::: DATASET CONTENT :::

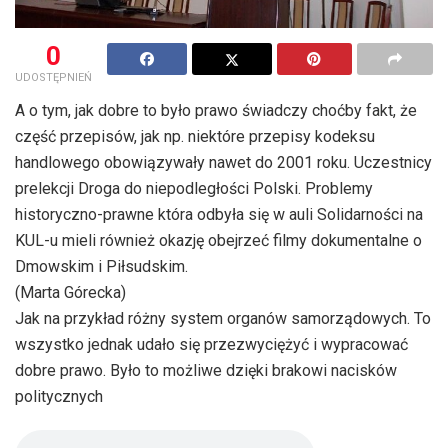
0
UDOSTĘPNIEŃ
A o tym, jak dobre to było prawo świadczy choćby fakt, że
część przepisów, jak np. niektóre przepisy kodeksu
handlowego obowiązywały nawet do 2001 roku. Uczestnicy
prelekcji Droga do niepodległości Polski. Problemy
historyczno-prawne która odbyła się w auli Solidarności na
KUL-u mieli również okazję obejrzeć filmy dokumentalne o
Dmowskim i Piłsudskim.
(Marta Górecka)
Jak na przykład różny system organów samorządowych. To
wszystko jednak udało się przezwyciężyć i wypracować
dobre prawo. Było to możliwe dzięki brakowi nacisków
politycznych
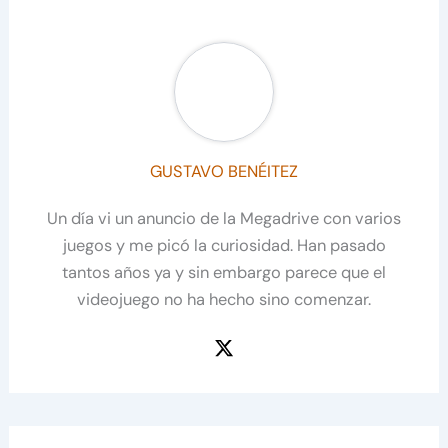
GUSTAVO BENÉITEZ
Un día vi un anuncio de la Megadrive con varios
juegos y me picó la curiosidad. Han pasado
tantos años ya y sin embargo parece que el
videojuego no ha hecho sino comenzar.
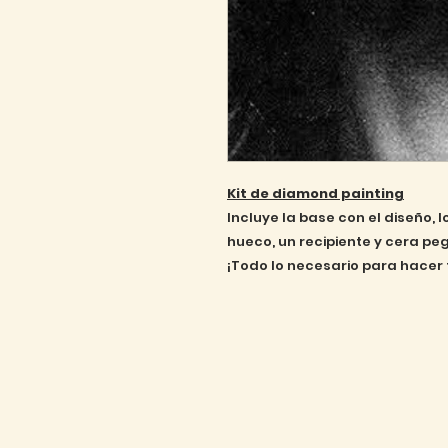
Kit de diamond painting
Incluye la base con el diseño, 
hueco, un recipiente y cera pe
¡Todo lo necesario para hacer 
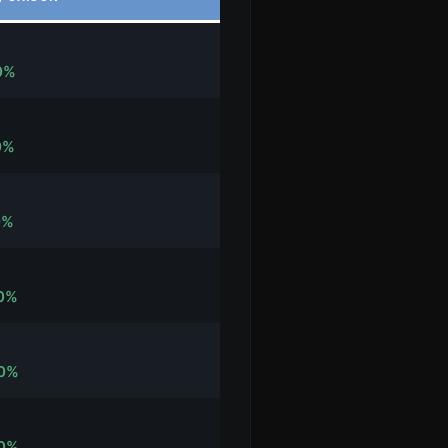
0%
0%
0%
0%
0%
0%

:::

▶ [WHAT TO PRODUCE]:
In transcribing the lines above, omit the images and keep all else exact.

▶ [ANSWER]:
0
UDOSTĘPNIEŃ
A o tym, jak dobre to było prawo świadczy choćby fakt, że
część przepisów, jak np. niektóre przepisy kodeksu
handlowego obowiązywały nawet do 2001 roku. Uczestnicy
prelekcji Droga do niepodległości Polski. Problemy
historyczno-prawne która odbyła się w auli Solidarności na
KUL-u mieli również okazję obejrzeć filmy dokumentalne o
Dmowskim i Piłsudskim.
(Marta Górecka)
Jak na przykład różny system organów samorządowych. To
wszystko jednak udało się przezwyciężyć i wypracować
dobre prawo. Było to możliwe dzięki brakowi nacisków
politycznych
GUSTAVO BENÉITEZ
Un día vi un anuncio de la Megadrive con varios
juegos y me picó la curiosidad. Han pasado
tantos años ya y sin embargo parece que el
videojuego no ha hecho sino comenzar.
Kit de diamond painting
Incluye la base con el diseño, 
hueco, un recipiente y cera pe
¡Todo lo necesario para hacer 
0%
0%
0%
0%
0%
0%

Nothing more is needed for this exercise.